03 July, 2024

✨Building a Smart Image Parser with .NET, Semantic Kernel, and GPT-4o 🧿

Hey there, tech enthusiasts! Today, we’re diving into the magical world of AI, .NET, and the Semantic Kernel. Imagine a world where you provide an image URL, and in just a few lines of code, your program analyzes every tiny detail in that image. Sounds cool, right? Well, buckle up, because we’re about to embark on a fun journey to create exactly that!


The Magic Ingredients

Here’s what we’ll be using:

  • .NET (because we love a sturdy framework)
  • Semantic Kernel (because semantics matter, folks)
  • GPT-4o (the brain behind the operation)

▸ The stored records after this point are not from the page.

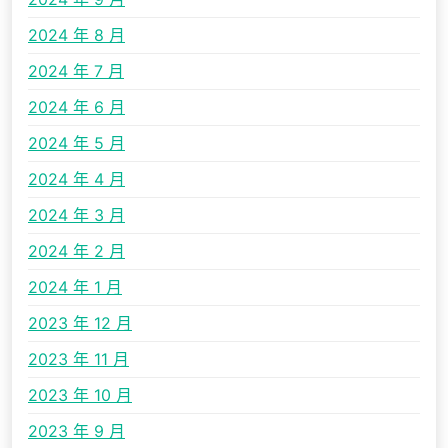
2024 年 8 月
2024 年 7 月
2024 年 6 月
2024 年 5 月
2024 年 4 月
2024 年 3 月
2024 年 2 月
2024 年 1 月
2023 年 12 月
2023 年 11 月
2023 年 10 月
2023 年 9 月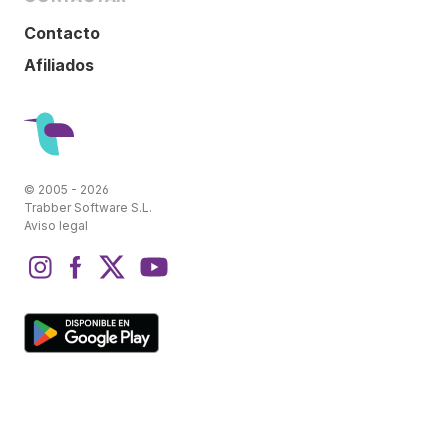
Contacto
Afiliados
© 2005 - 2026
Trabber Software S.L.
Aviso legal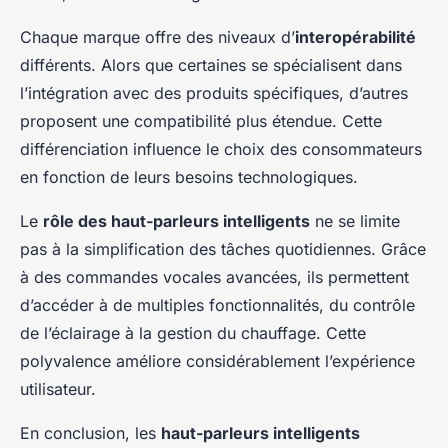
Chaque marque offre des niveaux d’
interopérabilité
différents. Alors que certaines se spécialisent dans
l’intégration avec des produits spécifiques, d’autres
proposent une compatibilité plus étendue. Cette
différenciation influence le choix des consommateurs
en fonction de leurs besoins technologiques.
Le
rôle des haut-parleurs intelligents
ne se limite
pas à la simplification des tâches quotidiennes. Grâce
à des commandes vocales avancées, ils permettent
d’accéder à de multiples fonctionnalités, du contrôle
de l’éclairage à la gestion du chauffage. Cette
polyvalence améliore considérablement l’expérience
utilisateur.
En conclusion, les
haut-parleurs intelligents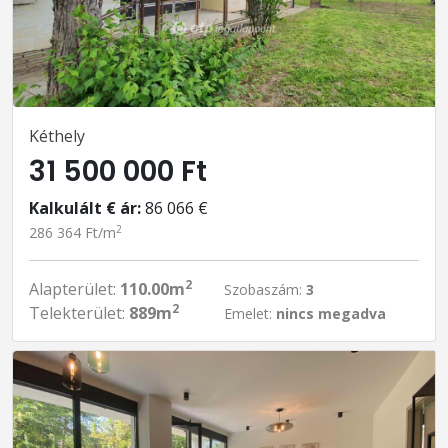
Kéthely
31 500 000 Ft
Kalkulált € ár:
86 066 €
2
286 364 Ft/m
2
Alapterület:
110.00m
Szobaszám:
3
2
Telekterület:
889m
Emelet:
nincs megadva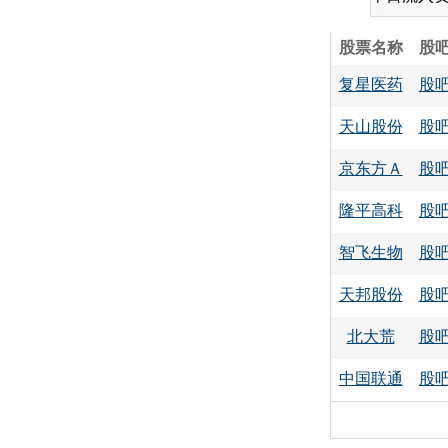
股票名称
股
复星医药
股
天山股份
股
京东方Ａ
股
隆平高科
股
智飞生物
股
天邦股份
股
北大荒
股
中国联通
股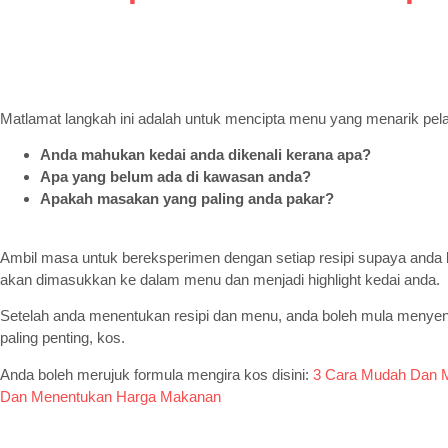
Matlamat langkah ini adalah untuk mencipta menu yang menarik pel
Anda mahukan kedai anda dikenali kerana apa?
Apa yang belum ada di kawasan anda?
Apakah masakan yang paling anda pakar?
Ambil masa untuk bereksperimen dengan setiap resipi supaya anda
akan dimasukkan ke dalam menu dan menjadi highlight kedai anda.
Setelah anda menentukan resipi dan menu, anda boleh mula menye
paling penting, kos.
Anda boleh merujuk formula mengira kos disini:
3 Cara Mudah Dan 
Dan Menentukan Harga Makanan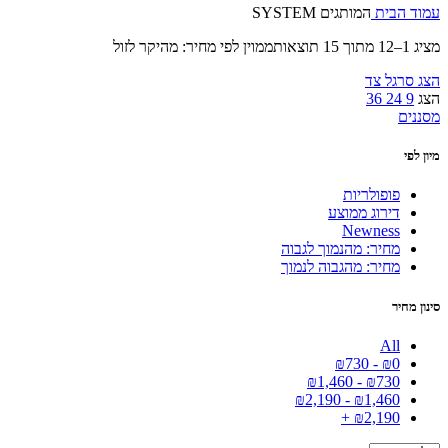
עמוד הבית
המותגים
SYSTEM
מציג 1–12 מתוך 15 תוצאות
ממוין לפי מחיר: מהיקר לזול
הצג סרגל צד
הצג
9
24
36
מסננים
מיון לפי
פופולריות
דירוג ממוצע
Newness
מחיר: מהנמוך לגבוה
מחיר: מהגבוה לנמוך
סינון מחיר
All
₪
730
-
₪
0
₪
1,460
-
₪
730
₪
2,190
-
₪
1,460
+
₪
2,190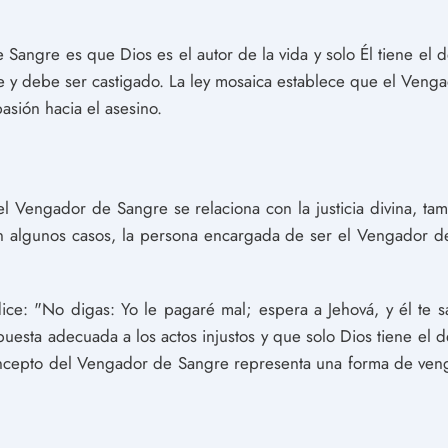
Sangre es que Dios es el autor de la vida y solo Él tiene el de
e y debe ser castigado. La ley mosaica establece que el Ven
asión hacia el asesino.
l Vengador de Sangre se relaciona con la justicia divina, ta
 algunos casos, la persona encargada de ser el Vengador de
ice: "No digas: Yo le pagaré mal; espera a Jehová, y él te sal
esta adecuada a los actos injustos y que solo Dios tiene el de
ncepto del Vengador de Sangre representa una forma de ven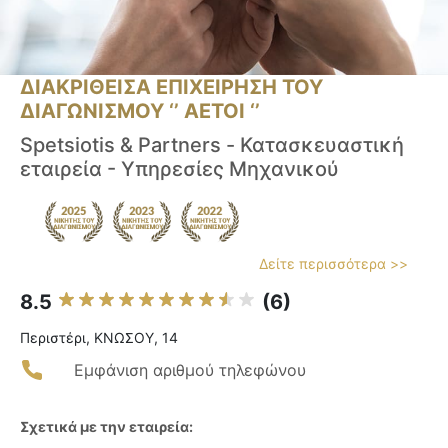
ΔΙΑΚΡΙΘΕΙΣΑ ΕΠΙΧΕΙΡΗΣΗ ΤΟΥ
ΔΙΑΓΩΝΙΣΜΟΥ ‘’ ΑΕΤΟΙ ‘’
Spetsiotis & Partners - Κατασκευαστική
εταιρεία - Υπηρεσίες Μηχανικού
Δείτε περισσότερα >>
8.5
(6)
Περιστέρι, ΚΝΩΣΟΥ, 14
Εμφάνιση αριθμού τηλεφώνου
Σχετικά με την εταιρεία: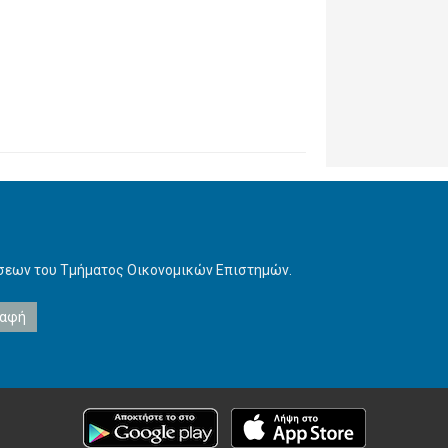
ήσεων του Τμήματος Οικονομικών Επιστημών.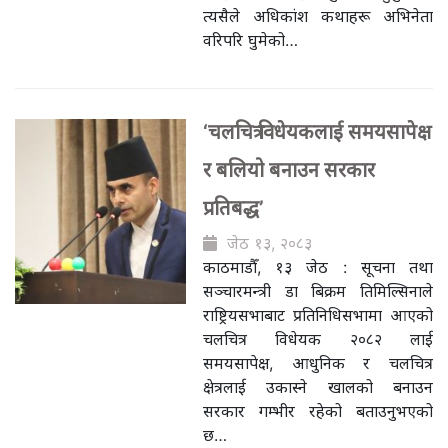
त्यसैले अधिकांश कथाहरू अभिनेता
वरिपरि घुमेको…
‘चलचित्र विधेयकलाई समयसापेक्ष
र बलियो बनाउन सरकार
प्रतिबद्ध’
जेठ १३, २०८३
काठमाडौँ, १३ जेठ : सूचना तथा
सञ्चारमन्त्री डा बिक्रम तिमिल्सिनाले
राष्ट्रियसभाबाट प्रतिनिधिसभामा आएको
चलचित्र विधेयक २०८२ लाई
समयसापेक्ष, आधुनिक र चलचित्र
क्षेत्रलाई उकास्ने खालको बनाउन
सरकार गम्भीर रहेको बताउनुभएको
छ…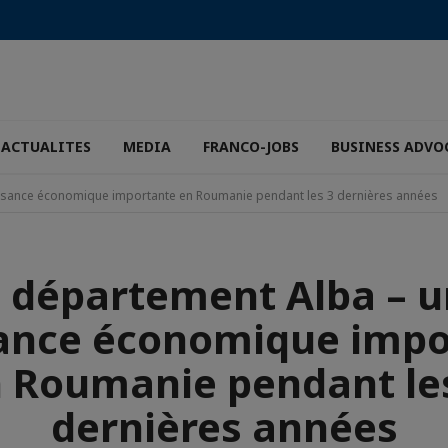
ACTUALITES
MEDIA
FRANCO-JOBS
BUSINESS ADVO
ssance économique importante en Roumanie pendant les 3 dernières années
 département Alba – 
sance économique impo
 Roumanie pendant le
dernières années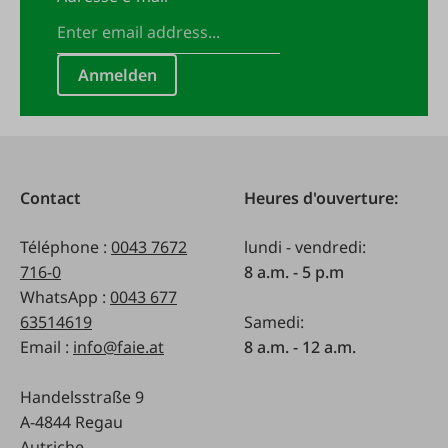
Anmelden
Contact
Heures d'ouverture:
Téléphone :
0043 7672
lundi - vendredi:
716-0
8 a.m. - 5 p.m
WhatsApp :
0043 677
63514619
Samedi:
Email :
info@faie.at
8 a.m. - 12 a.m.
Handelsstraße 9
A-4844 Regau
Autriche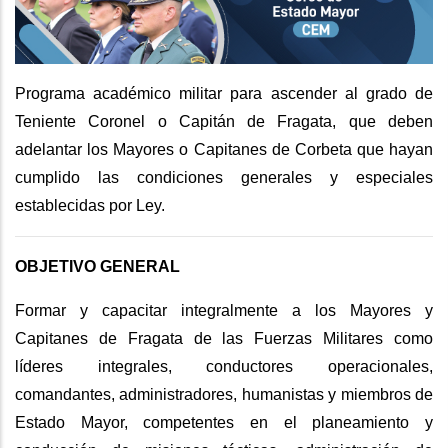
Programa académico militar para ascender al grado de
Teniente Coronel o Capitán de Fragata, que deben
adelantar los Mayores o Capitanes de Corbeta que hayan
cumplido las condiciones generales y especiales
establecidas por Ley.
OBJETIVO GENERAL
Formar y capacitar integralmente a los Mayores y
Capitanes de Fragata de las Fuerzas Militares como
líderes integrales, conductores operacionales,
comandantes, administradores, humanistas y miembros de
Estado Mayor, competentes en el planeamiento y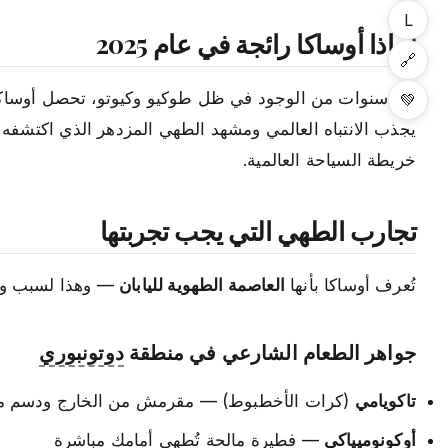
L
لماذا أوساكا رائجة في عام 2025
🔗
💚
يجذب الانتباه العالمي ومشهد الطهي المزدهر الذي اكتشفه م
خريطة السياحة العالمية.
تجارب الطهي التي يجب تجربتها
تُعرف أوساكا بأنها
العاصمة الطهوية لليابان
— وهذا لسبب وج
جواهر الطعام الشارعي في منطقة
دوتونبوري
تاكويامي
(كرات الأخطبوط) — مقرمش من الخارج ودسم م
أوكونوميياكي
— فطيرة مالحة تُطهى أمامك مباشرة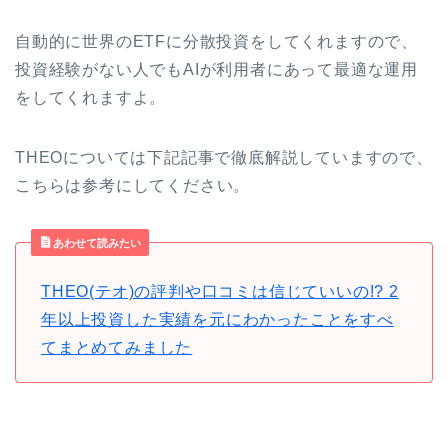
自動的に世界のETFに分散投資をしてくれますので、
投資経験がない人でもAIが利用者にあって最適な運用
をしてくれますよ。
THEOについては下記記事で徹底解説していますので、
こちらは参考にしてください。
あわせて読みたい
THEO(テオ)の評判や口コミは信じていいの!? 2
年以上投資した実績を元にわかったことをすべ
てまとめてみました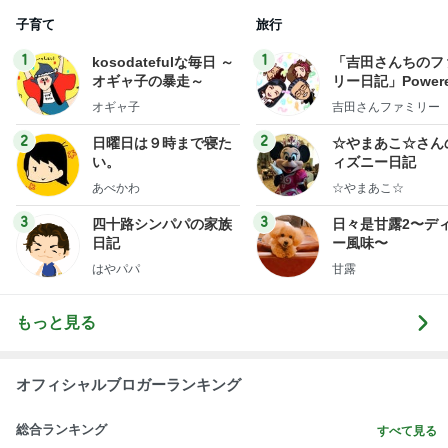
子育て
旅行
1
1
kosodatefulな毎日 ～
「吉田さんちのフ
オギャ子の暴走～
リー日記」Powere
y Ameba 吉田さ
オギャ子
吉田さんファミリー
ミリーオフィシャ
ログ
2
2
日曜日は９時まで寝た
☆やまあこ☆さん
い。
ィズニー日記
あべかわ
☆やまあこ☆
3
3
四十路シンパパの家族
日々是甘露2〜デ
日記
ー風味〜
はやパパ
甘露
もっと見る
オフィシャルブロガーランキング
総合ランキング
すべて見る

Without further ado, let’s jump into the code snippets and see how we can make this happen.

The Controller — Where the Magic Begins

First, we need to set up our controller. This is where all the action happens. Let’s take a look at the code:


using Microsoft.AspNetCore.Mvc;
using Microsoft.SemanticKernel;
using Microsoft.SemanticKernel.ChatCompletion;

namespace AzureSemanticKernel.AI.Controllers
{
public class OpenAiController : Controller
{
private string open_ai_key = Environment.GetEnvironmentVariable("OPEN_AI_KEY");
private string open_ai_org = Environment.GetEnvironmentVariable("OPEN_AI_ORG_ID");

[HttpPost]
public async Task<string> GetGpt4oImageResponse(string imgUrl)
{
try
{
var kernelBuilder = Kernel.CreateBuilder();

kernelBuilder.AddOpenAIChatCompletion("gpt-4o", open_ai_key, open_ai_org);

var kernel = kernelBuilder.Build();

var chat = kernel.GetRequiredService<IChatCompletionService>();

var history = new ChatHistory();
history.AddSystemMessage("You are a friendly and helpful assistant that responds to questions directly");

var message = new ChatMessageContentItemCollection
{
new TextContent("Can you do a detail analysis and tell me all the minute details that present in this image?"),
new ImageContent(new Uri(imgUrl))
};

history.AddUserMessage(message);

var result = await chat.GetChatMessageContentAsync(history);

return result.Content;
}
catch (Exception ex)
{
return ex.Message;
}
}
}
}

Breaking Down the Magic

Let’s dissect this code and understand what each part does.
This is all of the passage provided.